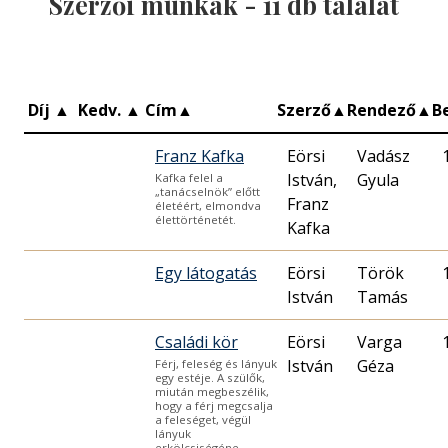
Szerzői munkák -
11
db találat
Díj
▲
Kedv.
▲
Cím
▲
Szerző
▲
Rendező
▲
B
Franz Kafka
Eörsi
Vadász
István,
Gyula
Kafka felel a
„tanácselnök” előtt
Franz
életéért, elmondva
élettörténetét.
Kafka
Egy látogatás
Eörsi
Török
István
Tamás
Családi kör
Eörsi
Varga
István
Géza
Férj, feleség és lányuk
egy estéje. A szülők,
miután megbeszélik,
hogy a férj megcsalja
a feleséget, végül
lányuk
erkölcsiségéne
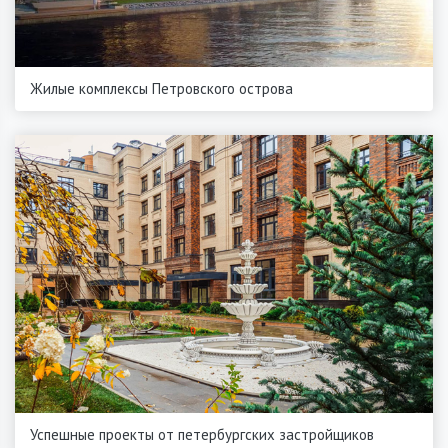
Жилые комплексы Петровского острова
Успешные проекты от петербургских застройщиков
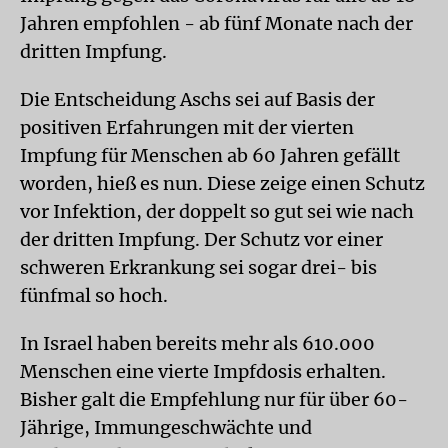
Jahren empfohlen - ab fünf Monate nach der
dritten Impfung.
Die Entscheidung Aschs sei auf Basis der
positiven Erfahrungen mit der vierten
Impfung für Menschen ab 60 Jahren gefällt
worden, hieß es nun. Diese zeige einen Schutz
vor Infektion, der doppelt so gut sei wie nach
der dritten Impfung. Der Schutz vor einer
schweren Erkrankung sei sogar drei- bis
fünfmal so hoch.
In Israel haben bereits mehr als 610.000
Menschen eine vierte Impfdosis erhalten.
Bisher galt die Empfehlung nur für über 60-
Jährige, Immungeschwächte und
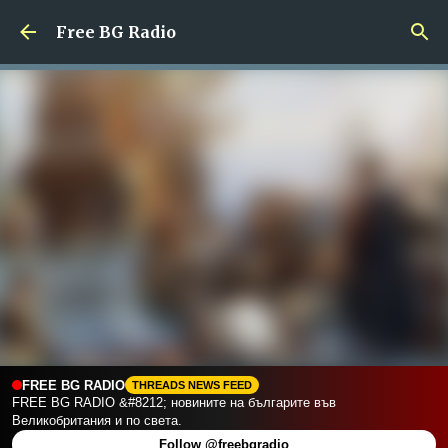
Пропускане към основното съдържание
Free BG Radio
FREE BG RADIO
THREADS NEWS FEED
Follow @freebgradio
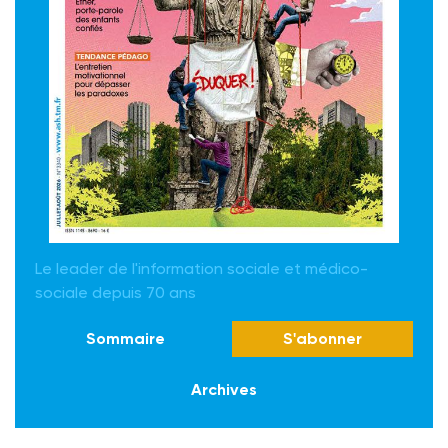
Le leader de l'information sociale et médico-
sociale depuis 70 ans
Sommaire
S'abonner
Archives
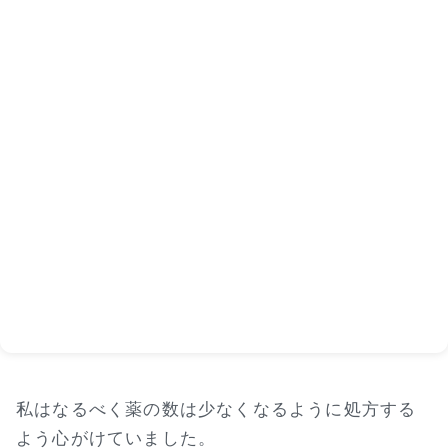
私はなるべく薬の数は少なくなるように処方する
よう心がけていました。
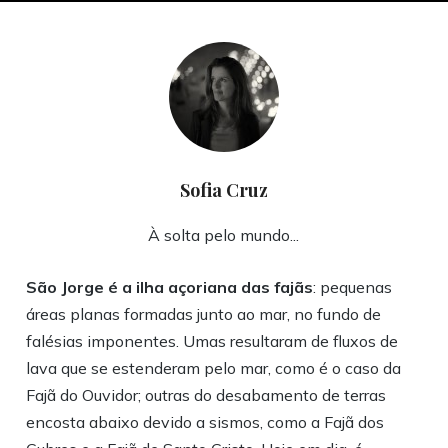
Sofia Cruz
À solta pelo mundo...
São Jorge é a ilha açoriana das fajãs
: pequenas
áreas planas formadas junto ao mar, no fundo de
falésias imponentes. Umas resultaram de fluxos de
lava que se estenderam pelo mar, como é o caso da
Fajã do Ouvidor; outras do desabamento de terras
encosta abaixo devido a sismos, como a Fajã dos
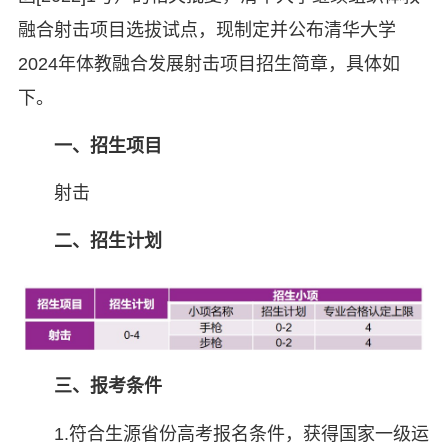
融合射击项目选拔试点，现制定并公布清华大学
2024年体教融合发展射击项目招生简章，具体如
下。
一、招生项目
射击
二、招生计划
三、报考条件
1.符合生源省份高考报名条件，获得国家一级运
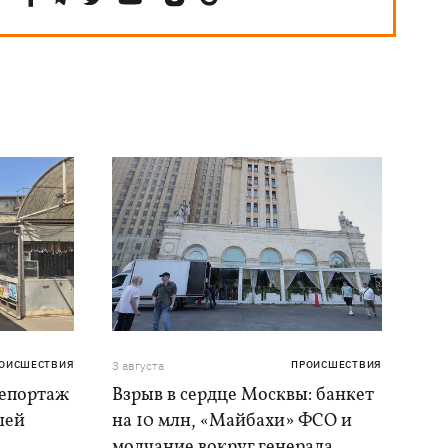
ОИСШЕСТВИЯ
3 августа
ПРОИСШЕСТВИЯ
репортаж
Взрыв в сердце Москвы: банкет
шей
на 10 млн, «Майбахи» ФСО и
молчание вокруг генерала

• DIRECTIONS
Please reprint the whole listing exactly and omit its pictures.

• RESPONSE TO THE TASK
Szerzői munkák -
11
db találat
Díj
▲
Kedv.
▲
Cím
▲
Szerző
▲
Rendező
▲
B
Franz Kafka
Eörsi
Vadász
István,
Gyula
Kafka felel a
„tanácselnök” előtt
Franz
életéért, elmondva
élettörténetét.
Kafka
Egy látogatás
Eörsi
Török
István
Tamás
Családi kör
Eörsi
Varga
István
Géza
Férj, feleség és lányuk
egy estéje. A szülők,
miután megbeszélik,
hogy a férj megcsalja
a feleséget, végül
lányuk
erkölcsiségéne
Жилые комплексы Петровского острова
Успешные проекты от петербургских застройщиков
Jahren empfohlen - ab fünf Monate nach der
dritten Impfung.
Die Entscheidung Aschs sei auf Basis der
positiven Erfahrungen mit der vierten
Impfung für Menschen ab 60 Jahren gefällt
worden, hieß es nun. Diese zeige einen Schutz
vor Infektion, der doppelt so gut sei wie nach
der dritten Impfung. Der Schutz vor einer
schweren Erkrankung sei sogar drei- bis
fünfmal so hoch.
In Israel haben bereits mehr als 610.000
Menschen eine vierte Impfdosis erhalten.
Bisher galt die Empfehlung nur für über 60-
Jährige, Immungeschwächte und
Пропускане към основното съдържание
Free BG Radio
FREE BG RADIO
THREADS NEWS FEED
Follow @freebgradio
Le leader de l'information sociale et médico-
sociale depuis 70 ans
Sommaire
S'abonner
Archives
私はなるべく薬の数は少なくなるように処方する
よう心がけていました。
Sofia Cruz
À solta pelo mundo...
São Jorge é a ilha açoriana das fajãs
: pequenas
áreas planas formadas junto ao mar, no fundo de
falésias imponentes. Umas resultaram de fluxos de
lava que se estenderam pelo mar, como é o caso da
Fajã do Ouvidor; outras do desabamento de terras
encosta abaixo devido a sismos, como a Fajã dos
融合射击项目选拔试点，现制定并公布清华大学
2024年体教融合发展射击项目招生简章，具体如
下。
一、招生项目
射击
二、招生计划
三、报考条件
1.符合生源省份高考报名条件，获得国家一级运
ОИСШЕСТВИЯ
3 августа
ПРОИСШЕСТВИЯ
репортаж
Взрыв в сердце Москвы: банкет
шей
на 10 млн, «Майбахи» ФСО и
молчание вокруг генерала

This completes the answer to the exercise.